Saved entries
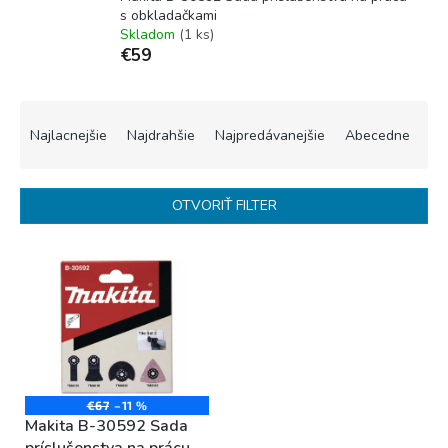
s obkladačkami
Skladom
(1 ks)
€59
R
a
Najlacnejšie
Najdrahšie
Najpredávanejšie
Abecedne
d
e
n
OTVORIŤ FILTER
i
e
V
p
ý
r
p
o
i
d
s
u
p
k
r
t
o
€67
–11 %
o
Makita B-30592 Sada
d
v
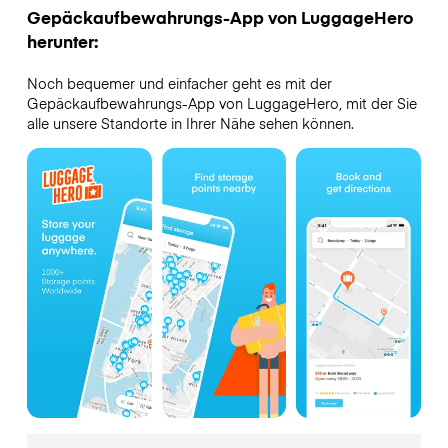
Gepäckaufbewahrungs-App von LuggageHero
herunter:
Noch bequemer und einfacher geht es mit der
Gepäckaufbewahrungs-App von LuggageHero, mit der Sie
alle unsere Standorte in Ihrer Nähe sehen können.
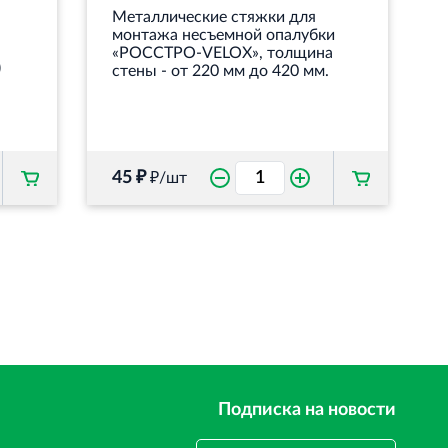
Металлические стяжки для
монтажа несъемной опалубки
«РОССТРО-VELOX», толщина
)
стены - от 220 мм до 420 мм.
45 ₽
₽/шт
Подписка на новости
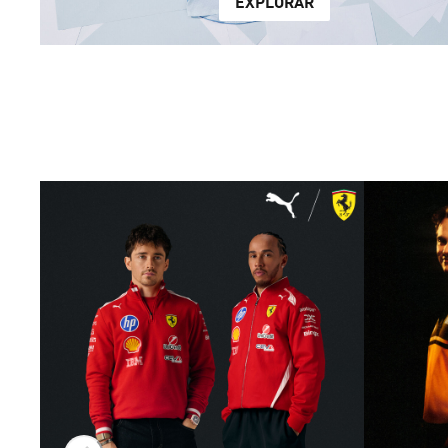
EXPLORAR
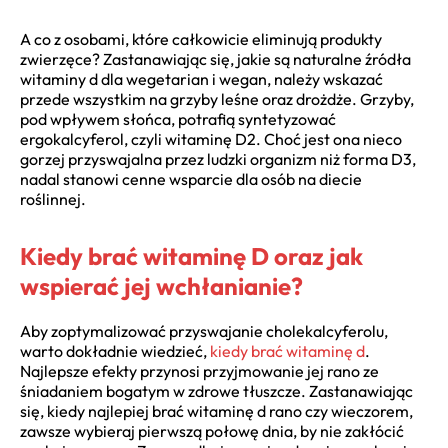
A co z osobami, które całkowicie eliminują produkty
zwierzęce? Zastanawiając się, jakie są naturalne źródła
witaminy d dla wegetarian i wegan, należy wskazać
przede wszystkim na grzyby leśne oraz drożdże. Grzyby,
pod wpływem słońca, potrafią syntetyzować
ergokalcyferol, czyli witaminę D2. Choć jest ona nieco
gorzej przyswajalna przez ludzki organizm niż forma D3,
nadal stanowi cenne wsparcie dla osób na diecie
roślinnej.
Kiedy brać witaminę D oraz jak
wspierać jej wchłanianie?
Aby zoptymalizować przyswajanie cholekalcyferolu,
warto dokładnie wiedzieć,
kiedy brać witaminę d
.
Najlepsze efekty przynosi przyjmowanie jej rano ze
śniadaniem bogatym w zdrowe tłuszcze. Zastanawiając
się, kiedy najlepiej brać witaminę d rano czy wieczorem,
zawsze wybieraj pierwszą połowę dnia, by nie zakłócić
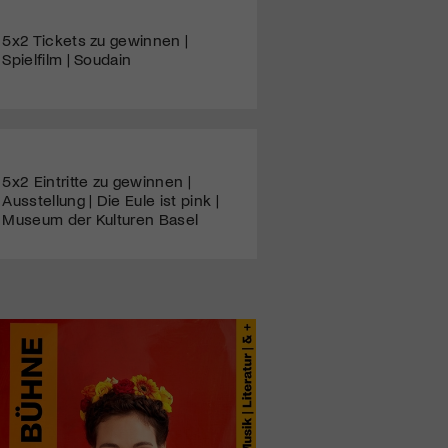
5x2 Tickets zu gewinnen |
Spielfilm | Soudain
5x2 Eintritte zu gewinnen |
Ausstellung | Die Eule ist pink |
Museum der Kulturen Basel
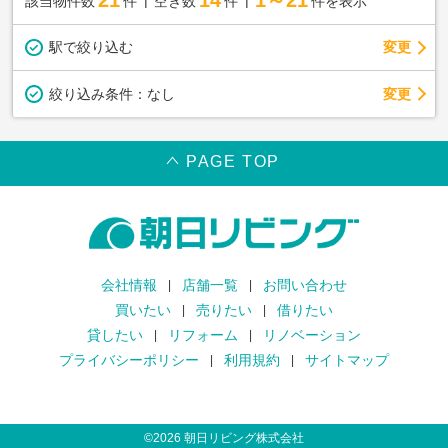
該当物件数
件
空き数
件
件を表示
駅で絞り込む
変更
変更
絞り込み条件：
なし
PAGE TOP
会社情報
店舗一覧
お問い合わせ
買いたい
売りたい
借りたい
貸したい
リフォーム
リノベーション
プライバシーポリシー
利用規約
サイトマップ
©
2026
朝日リビング株式会社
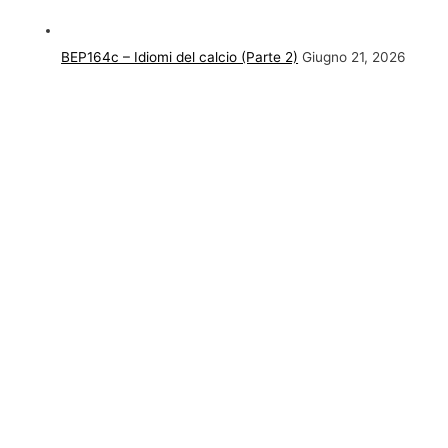
BEP164c – Idiomi del calcio (Parte 2)
Giugno 21, 2026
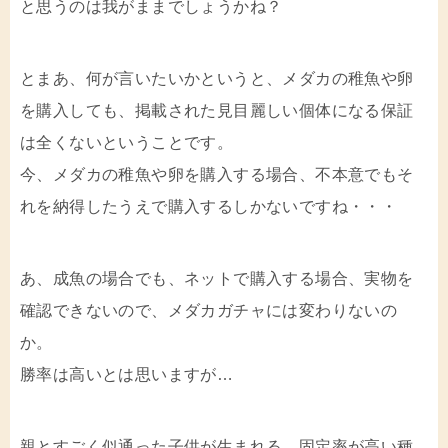
と思うのは我がままでしょうかね？
とまあ、何が言いたいかというと、メダカの稚魚や卵
を購入しても、掲載された見目麗しい個体になる保証
は全くないということです。
今、メダカの稚魚や卵を購入する場合、不本意でもそ
れを納得したうえで購入するしかないですね・・・
あ、成魚の場合でも、ネットで購入する場合、実物を
確認できないので、メダカガチャには変わりないの
か。
勝率は高いとは思いますが…
親とすごく似通った子供が生まれる、固定率が高い種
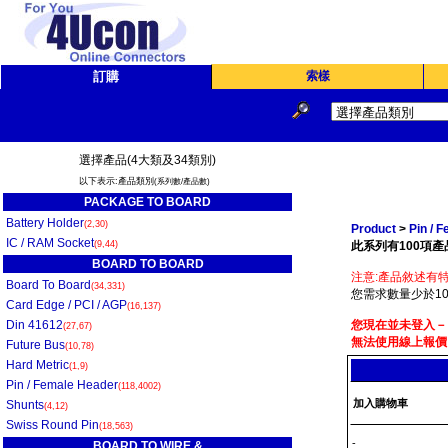
訂購
索樣
選擇產品(4大類及34類別)
以下表示:產品類別
(系列數/產品數)
PACKAGE TO BOARD
Battery Holder
(2,30)
Product
>
Pin / 
IC / RAM Socket
(9,44)
此系列有100項產
BOARD TO BOARD
注意:產品敘述有特
Board To Board
(34,331)
您需求數量少於10
Card Edge / PCI / AGP
(16,137)
Din 41612
您現在並未登入－
(27,67)
無法使用線上報價
Future Bus
(10,78)
Hard Metric
(1,9)
Pin / Female Header
(118,4002)
加入購物車
Shunts
(4,12)
Swiss Round Pin
(18,563)
-
BOARD TO WIRE &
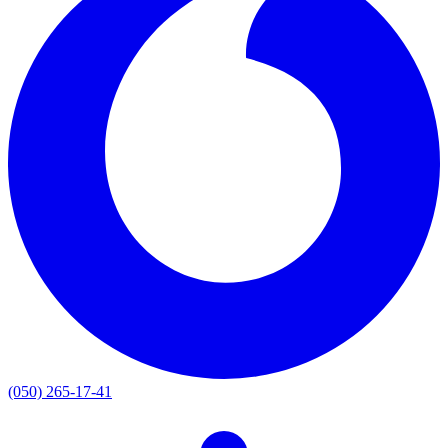
(050) 265-17-41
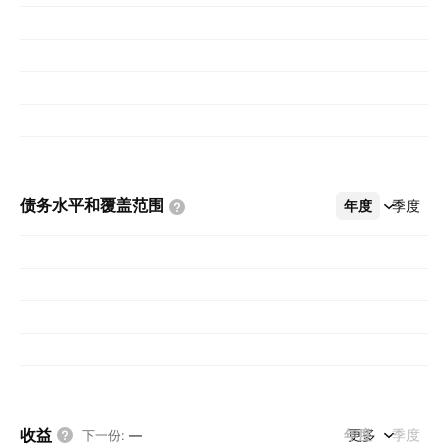
债务水平和覆盖范围
年度
更多
季度
收益
年度
更多
季度
下一份
:
—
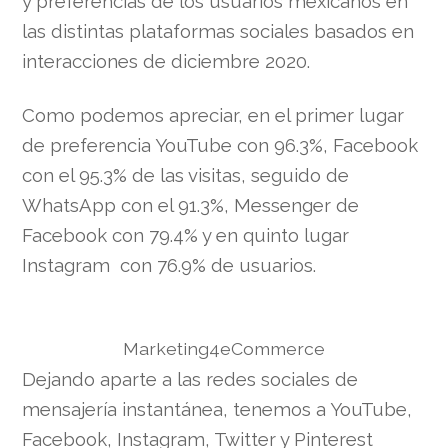
y preferencias de los usuarios mexicanos en
las distintas plataformas sociales basados en
interacciones de diciembre 2020.
Como podemos apreciar, en el primer lugar
de preferencia YouTube con 96.3%, Facebook
con el 95.3% de las visitas, seguido de
WhatsApp con el 91.3%, Messenger de
Facebook con 79.4% y en quinto lugar
Instagram con 76.9% de usuarios.
Marketing4eCommerce
Dejando aparte a las redes sociales de
mensajería instantánea, tenemos a YouTube,
Facebook, Instagram, Twitter y Pinterest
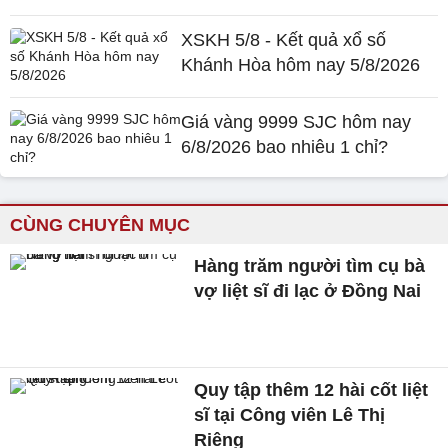
XSKH 5/8 - Kết quả xổ số
Khánh Hòa hôm nay 5/8/2026
Giá vàng 9999 SJC hôm nay
6/8/2026 bao nhiêu 1 chỉ?
CÙNG CHUYÊN MỤC
Hàng trăm người tìm cụ bà
vợ liệt sĩ đi lạc ở Đồng Nai
Quy tập thêm 12 hài cốt liệt
sĩ tại Công viên Lê Thị
Riêng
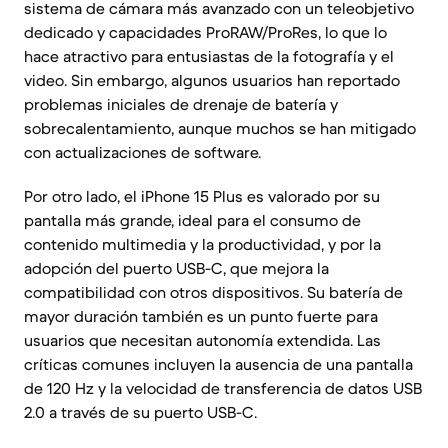
sistema de cámara más avanzado con un teleobjetivo
dedicado y capacidades ProRAW/ProRes, lo que lo
hace atractivo para entusiastas de la fotografía y el
video. Sin embargo, algunos usuarios han reportado
problemas iniciales de drenaje de batería y
sobrecalentamiento, aunque muchos se han mitigado
con actualizaciones de software.
Por otro lado, el iPhone 15 Plus es valorado por su
pantalla más grande, ideal para el consumo de
contenido multimedia y la productividad, y por la
adopción del puerto USB-C, que mejora la
compatibilidad con otros dispositivos. Su batería de
mayor duración también es un punto fuerte para
usuarios que necesitan autonomía extendida. Las
críticas comunes incluyen la ausencia de una pantalla
de 120 Hz y la velocidad de transferencia de datos USB
2.0 a través de su puerto USB-C.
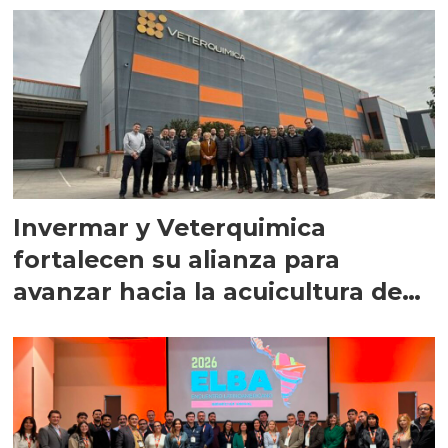
Invermar y Veterquimica
fortalecen su alianza para
avanzar hacia la acuicultura de
precisión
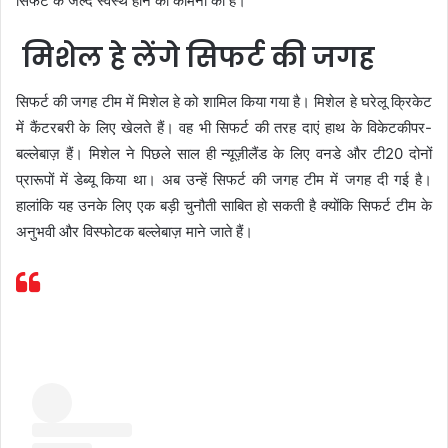
सिफर्ट के जल्द स्वस्थ होने की कामना की है।
मिशेल हे लेंगे सिफर्ट की जगह
सिफर्ट की जगह टीम में मिशेल हे को शामिल किया गया है। मिशेल हे घरेलू क्रिकेट
में कैंटरबरी के लिए खेलते हैं। वह भी सिफर्ट की तरह दाएं हाथ के विकेटकीपर-
बल्लेबाज़ हैं। मिशेल ने पिछले साल ही न्यूज़ीलैंड के लिए वनडे और टी20 दोनों
प्रारूपों में डेब्यू किया था। अब उन्हें सिफर्ट की जगह टीम में जगह दी गई है।
हालांकि यह उनके लिए एक बड़ी चुनौती साबित हो सकती है क्योंकि सिफर्ट टीम के
अनुभवी और विस्फोटक बल्लेबाज़ माने जाते हैं।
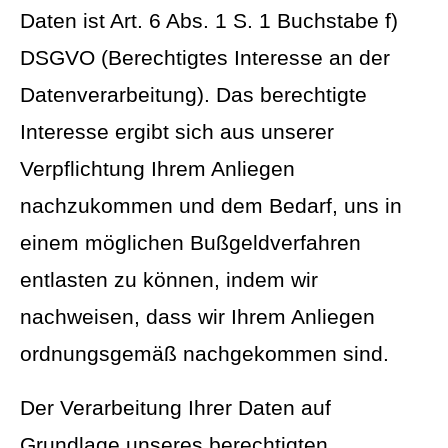
Daten ist Art. 6 Abs. 1 S. 1 Buchstabe f)
DSGVO (Berechtigtes Interesse an der
Datenverarbeitung). Das berechtigte
Interesse ergibt sich aus unserer
Verpflichtung Ihrem Anliegen
nachzukommen und dem Bedarf, uns in
einem möglichen Bußgeldverfahren
entlasten zu können, indem wir
nachweisen, dass wir Ihrem Anliegen
ordnungsgemäß nachgekommen sind.
Der Verarbeitung Ihrer Daten auf
Grundlage unseres berechtigten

--- What you should do ---
Write out every line of the data that holds the word "gewinnen".

--- Solution for this task ---
5x2 Tickets zu gewinnen |
5x2 Eintritte zu gewinnen |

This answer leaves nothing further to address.